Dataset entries

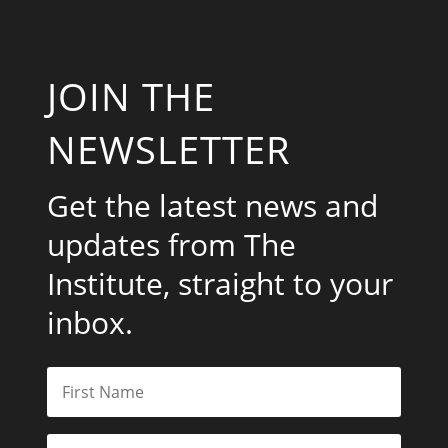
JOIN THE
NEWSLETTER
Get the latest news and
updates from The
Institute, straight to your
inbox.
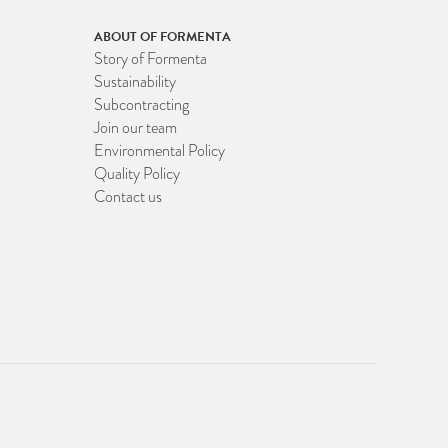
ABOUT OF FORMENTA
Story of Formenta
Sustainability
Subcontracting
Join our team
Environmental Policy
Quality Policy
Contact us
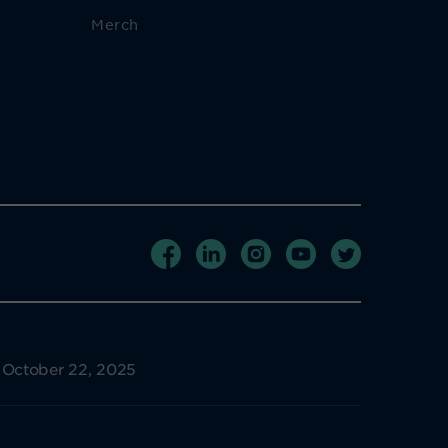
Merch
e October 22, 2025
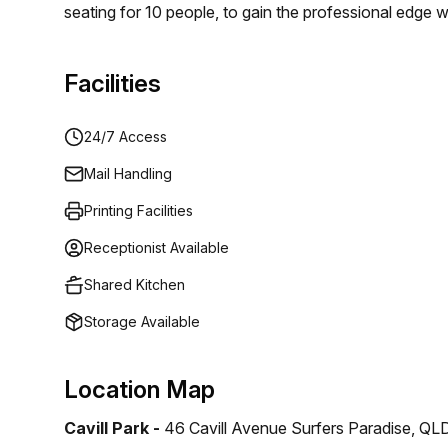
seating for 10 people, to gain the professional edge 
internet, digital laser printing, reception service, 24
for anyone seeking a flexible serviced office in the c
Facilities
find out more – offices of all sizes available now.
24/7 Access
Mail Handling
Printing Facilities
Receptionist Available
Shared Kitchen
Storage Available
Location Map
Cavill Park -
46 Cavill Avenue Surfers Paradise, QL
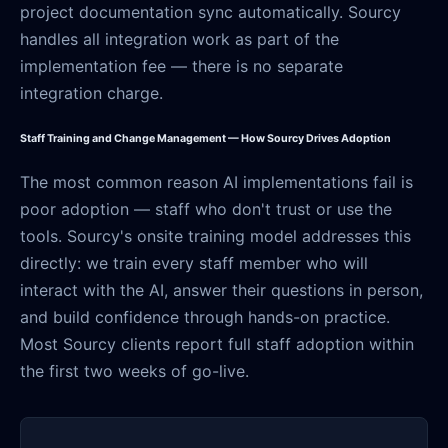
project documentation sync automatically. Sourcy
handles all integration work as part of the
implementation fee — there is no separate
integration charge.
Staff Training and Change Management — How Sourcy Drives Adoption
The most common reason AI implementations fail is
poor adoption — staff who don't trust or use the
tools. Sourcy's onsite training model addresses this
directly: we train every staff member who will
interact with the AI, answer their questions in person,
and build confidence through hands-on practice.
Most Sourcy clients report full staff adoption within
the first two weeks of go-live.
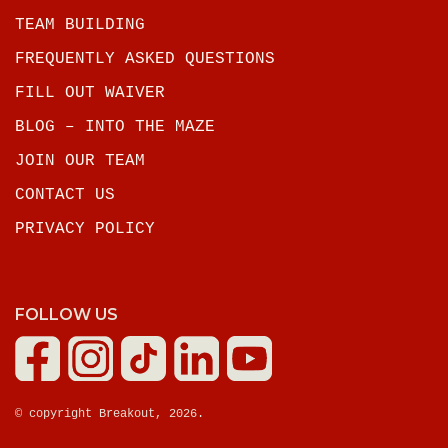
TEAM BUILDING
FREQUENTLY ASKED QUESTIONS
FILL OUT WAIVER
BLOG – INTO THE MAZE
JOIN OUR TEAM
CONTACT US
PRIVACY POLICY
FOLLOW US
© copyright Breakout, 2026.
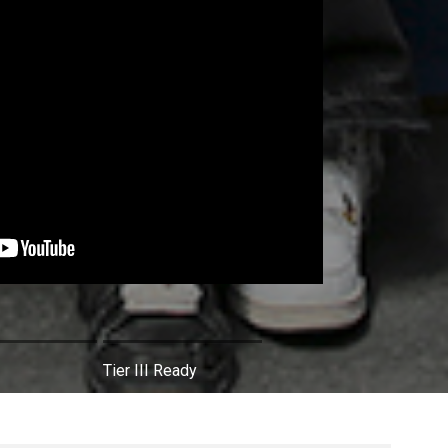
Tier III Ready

-- Work item --
Exact reproduction of the entries above is what's needed; images stay out.

-- Task result --
JOIN THE
NEWSLETTER
Get the latest news and
updates from The
Institute, straight to your
inbox.
ABOUT OF FORMENTA
Story of Formenta
Sustainability
Subcontracting
Join our team
Environmental Policy
Quality Policy
Contact us
Merch
e October 22, 2025
seating for 10 people, to gain the professional edge 
internet, digital laser printing, reception service, 24
for anyone seeking a flexible serviced office in the c
Facilities
find out more – offices of all sizes available now.
24/7 Access
Mail Handling
Printing Facilities
Receptionist Available
Shared Kitchen
Storage Available
Location Map
Cavill Park -
46 Cavill Avenue Surfers Paradise, QL
project documentation sync automatically. Sourcy
handles all integration work as part of the
implementation fee — there is no separate
integration charge.
Staff Training and Change Management — How Sourcy Drives Adoption
The most common reason AI implementations fail is
poor adoption — staff who don't trust or use the
tools. Sourcy's onsite training model addresses this
directly: we train every staff member who will
interact with the AI, answer their questions in person,
and build confidence through hands-on practice.
Most Sourcy clients report full staff adoption within
the first two weeks of go-live.
TEAM BUILDING
FREQUENTLY ASKED QUESTIONS
FILL OUT WAIVER
BLOG – INTO THE MAZE
JOIN OUR TEAM
CONTACT US
PRIVACY POLICY
FOLLOW US
© copyright Breakout, 2026.
Tier III Ready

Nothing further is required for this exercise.